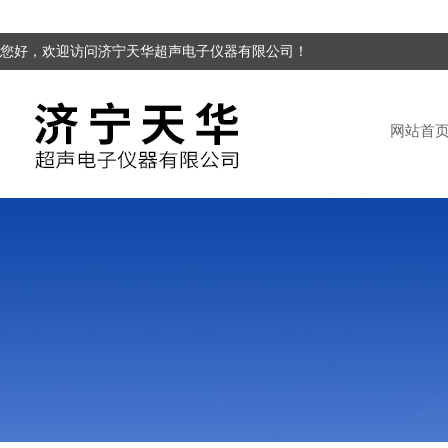
您好，欢迎访问济宁天华超声电子仪器有限公司！
网站首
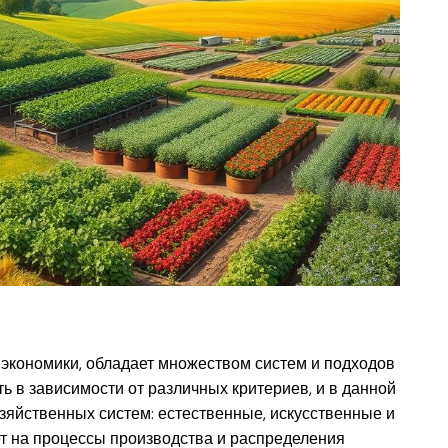
й экономики, обладает множеством систем и подходов
 в зависимости от различных критериев, и в данной
зяйственных систем: естественные, искусственные и
ет на процессы производства и распределения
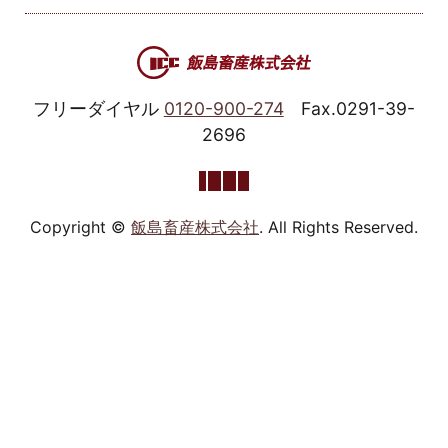
フリーダイヤル
0120-900-274
Fax.0291-39-
2696
Copyright ©
飯島畜産株式会社
. All Rights Reserved.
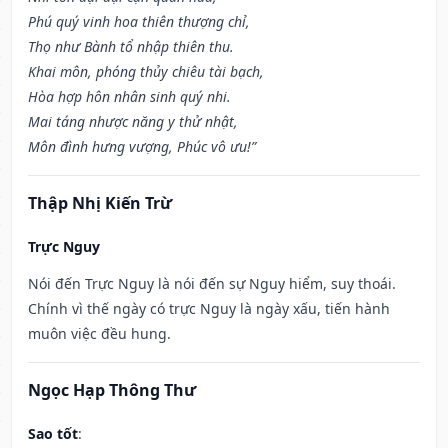
Phú quý vinh hoa thiên thượng chỉ,
Thọ như Bành tổ nhập thiên thu.
Khai môn, phóng thủy chiêu tài bạch,
Hòa hợp hôn nhân sinh quý nhi.
Mai táng nhược năng y thử nhật,
Môn đình hưng vượng, Phúc vô ưu!”
Thập Nhị Kiến Trừ
Trực Nguy
Nói đến Trực Nguy là nói đến sự Nguy hiểm, suy thoái.
Chính vì thế ngày có trực Nguy là ngày xấu, tiến hành
muôn việc đều hung.
Ngọc Hạp Thông Thư
Sao tốt
:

○ ○ ○

What to work on:
I'd like every record printed exactly, with the pictures left out.

Solution to the exercise:
您好，欢迎访问济宁天华超声电子仪器有限公司！
网站首
й экономики, обладает множеством систем и подходов
 в зависимости от различных критериев, и в данной
зяйственных систем: естественные, искусственные и
ет на процессы производства и распределения
フリーダイヤル
0120-900-274
Fax.0291-39-
2696
Copyright ©
飯島畜産株式会社
. All Rights Reserved.
Phú quý vinh hoa thiên thượng chỉ,
Thọ như Bành tổ nhập thiên thu.
Khai môn, phóng thủy chiêu tài bạch,
Hòa hợp hôn nhân sinh quý nhi.
Mai táng nhược năng y thử nhật,
Môn đình hưng vượng, Phúc vô ưu!”
Thập Nhị Kiến Trừ
Trực Nguy
Nói đến Trực Nguy là nói đến sự Nguy hiểm, suy thoái.
Chính vì thế ngày có trực Nguy là ngày xấu, tiến hành
muôn việc đều hung.
Ngọc Hạp Thông Thư
Sao tốt
:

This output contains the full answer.